AI were definitely in experimentation stage at the edge. So I'd want to have that faster time to market,
I'd want to have my lower cost for my tapeout is I really kind of find the key markets
that are going to drive my products ahead.
And I think chiplets really enable that experimentation.
So I think all those factors together, we see that AI as an application and adding it
to microcontroller types of systems, chiplets give that big benefit and flexibility.
So, Dave, I see you guys at all the conferences you make a lot of investment in the ecosystem.
How do customers normally engage with you, folks?
Yeah, good question.
So for as SST, and that's our primary branding that we're out there with Super Flash,
and we can be accessed, whether at a conference, as you mentioned,
or also through our website, you can contact us directly,
and we can look at what your customer needs are.

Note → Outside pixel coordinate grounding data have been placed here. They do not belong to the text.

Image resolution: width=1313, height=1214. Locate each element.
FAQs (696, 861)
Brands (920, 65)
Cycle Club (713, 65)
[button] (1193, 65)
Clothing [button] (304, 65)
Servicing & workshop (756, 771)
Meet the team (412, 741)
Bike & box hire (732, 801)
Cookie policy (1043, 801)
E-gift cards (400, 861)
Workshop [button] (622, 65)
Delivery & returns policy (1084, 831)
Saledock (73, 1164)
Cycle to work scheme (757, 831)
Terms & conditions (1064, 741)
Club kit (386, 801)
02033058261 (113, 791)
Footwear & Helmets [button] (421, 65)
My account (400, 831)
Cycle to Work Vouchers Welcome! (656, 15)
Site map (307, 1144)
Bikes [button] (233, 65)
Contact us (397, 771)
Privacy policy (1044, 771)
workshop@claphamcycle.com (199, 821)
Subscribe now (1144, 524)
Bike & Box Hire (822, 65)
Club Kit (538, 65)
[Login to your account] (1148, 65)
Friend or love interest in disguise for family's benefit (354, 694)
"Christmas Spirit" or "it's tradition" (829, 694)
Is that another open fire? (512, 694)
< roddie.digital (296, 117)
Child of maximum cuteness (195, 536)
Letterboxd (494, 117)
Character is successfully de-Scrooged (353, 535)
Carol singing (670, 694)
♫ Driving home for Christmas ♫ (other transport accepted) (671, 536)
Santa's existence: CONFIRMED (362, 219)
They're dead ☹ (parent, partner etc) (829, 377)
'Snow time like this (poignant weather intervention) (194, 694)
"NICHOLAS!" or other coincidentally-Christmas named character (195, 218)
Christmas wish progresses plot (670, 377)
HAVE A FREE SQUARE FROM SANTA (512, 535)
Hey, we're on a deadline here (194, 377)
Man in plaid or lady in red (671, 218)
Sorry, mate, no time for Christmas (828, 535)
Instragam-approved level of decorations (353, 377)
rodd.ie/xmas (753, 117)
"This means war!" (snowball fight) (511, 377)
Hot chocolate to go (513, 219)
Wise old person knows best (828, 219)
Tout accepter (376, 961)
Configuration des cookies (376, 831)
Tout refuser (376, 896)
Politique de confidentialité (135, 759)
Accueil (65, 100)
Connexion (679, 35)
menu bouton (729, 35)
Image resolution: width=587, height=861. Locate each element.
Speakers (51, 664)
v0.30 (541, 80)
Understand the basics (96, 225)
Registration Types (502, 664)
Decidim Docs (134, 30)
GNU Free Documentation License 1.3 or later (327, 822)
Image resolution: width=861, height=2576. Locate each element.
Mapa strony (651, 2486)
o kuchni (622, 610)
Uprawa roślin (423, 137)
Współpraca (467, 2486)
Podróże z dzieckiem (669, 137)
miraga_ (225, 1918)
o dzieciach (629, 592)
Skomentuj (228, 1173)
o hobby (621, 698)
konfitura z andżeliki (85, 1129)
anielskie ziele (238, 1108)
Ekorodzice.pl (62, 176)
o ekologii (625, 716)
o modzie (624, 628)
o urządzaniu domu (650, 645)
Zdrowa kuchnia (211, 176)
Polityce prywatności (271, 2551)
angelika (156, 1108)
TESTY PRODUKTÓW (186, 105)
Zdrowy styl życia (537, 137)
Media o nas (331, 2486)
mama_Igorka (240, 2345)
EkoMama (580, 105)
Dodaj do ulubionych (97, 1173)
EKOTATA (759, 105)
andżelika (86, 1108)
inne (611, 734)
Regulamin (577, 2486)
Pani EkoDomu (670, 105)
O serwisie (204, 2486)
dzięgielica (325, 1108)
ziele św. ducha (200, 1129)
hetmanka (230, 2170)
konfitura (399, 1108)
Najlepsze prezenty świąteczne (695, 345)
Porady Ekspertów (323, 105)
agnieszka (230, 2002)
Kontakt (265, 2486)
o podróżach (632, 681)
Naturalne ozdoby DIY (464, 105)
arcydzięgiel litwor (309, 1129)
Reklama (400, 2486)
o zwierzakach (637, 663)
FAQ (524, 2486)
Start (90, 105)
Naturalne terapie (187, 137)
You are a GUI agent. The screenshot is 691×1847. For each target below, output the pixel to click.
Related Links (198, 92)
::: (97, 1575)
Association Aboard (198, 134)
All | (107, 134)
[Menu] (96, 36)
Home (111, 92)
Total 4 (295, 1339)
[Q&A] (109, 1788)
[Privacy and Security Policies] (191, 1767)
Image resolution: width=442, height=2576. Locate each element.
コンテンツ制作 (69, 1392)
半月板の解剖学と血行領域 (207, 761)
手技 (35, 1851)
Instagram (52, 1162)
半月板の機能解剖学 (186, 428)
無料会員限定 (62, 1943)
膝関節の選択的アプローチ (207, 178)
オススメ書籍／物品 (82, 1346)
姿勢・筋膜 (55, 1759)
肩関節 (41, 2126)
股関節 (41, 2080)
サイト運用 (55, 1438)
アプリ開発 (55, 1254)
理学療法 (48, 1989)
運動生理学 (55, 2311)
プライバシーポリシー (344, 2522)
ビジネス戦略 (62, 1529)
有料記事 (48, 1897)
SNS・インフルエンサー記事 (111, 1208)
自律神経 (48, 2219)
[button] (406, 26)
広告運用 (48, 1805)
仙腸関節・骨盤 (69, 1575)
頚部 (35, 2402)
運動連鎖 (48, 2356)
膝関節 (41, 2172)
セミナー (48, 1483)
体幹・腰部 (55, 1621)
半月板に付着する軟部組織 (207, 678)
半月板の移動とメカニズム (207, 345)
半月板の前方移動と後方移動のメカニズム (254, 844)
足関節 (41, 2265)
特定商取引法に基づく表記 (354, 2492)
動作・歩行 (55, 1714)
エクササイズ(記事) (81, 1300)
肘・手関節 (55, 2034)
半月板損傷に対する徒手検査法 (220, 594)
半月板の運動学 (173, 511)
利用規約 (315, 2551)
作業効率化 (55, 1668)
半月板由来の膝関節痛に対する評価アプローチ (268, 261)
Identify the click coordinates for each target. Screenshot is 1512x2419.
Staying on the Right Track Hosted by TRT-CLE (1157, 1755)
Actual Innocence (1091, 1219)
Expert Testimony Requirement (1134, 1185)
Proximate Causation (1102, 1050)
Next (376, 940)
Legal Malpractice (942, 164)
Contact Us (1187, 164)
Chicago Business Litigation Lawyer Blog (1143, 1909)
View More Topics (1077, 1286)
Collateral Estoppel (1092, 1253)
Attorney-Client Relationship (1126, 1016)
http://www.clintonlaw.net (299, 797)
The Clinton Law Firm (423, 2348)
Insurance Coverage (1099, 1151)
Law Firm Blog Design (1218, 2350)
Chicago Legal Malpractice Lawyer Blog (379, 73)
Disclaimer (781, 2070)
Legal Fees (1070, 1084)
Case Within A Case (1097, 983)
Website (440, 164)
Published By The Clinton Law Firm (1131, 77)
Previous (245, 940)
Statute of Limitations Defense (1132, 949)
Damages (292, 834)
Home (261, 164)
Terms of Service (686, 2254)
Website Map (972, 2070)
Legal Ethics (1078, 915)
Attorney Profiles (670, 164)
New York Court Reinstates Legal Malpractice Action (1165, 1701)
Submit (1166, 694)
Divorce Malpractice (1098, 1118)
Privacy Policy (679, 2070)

As we've talked about chiplets, we've developed solutions
which can help customers with their simulation needs
and then where they would find the advanced assembly
that would bring these pieces together.
So reach out to us directly.
Again, contact information can be found through the website
and we'd be happy to help on NVM needs
or, of course, the chipplet needs that we're talking about here.
Great. Well, Dave, thanks for your time, and I will see what the Chiplets Summit.
Sounds good. Thanks so much, Daniel. Appreciate the opportunity to talk.
That concludes our podcast. Thank you all for listening, and have a great day.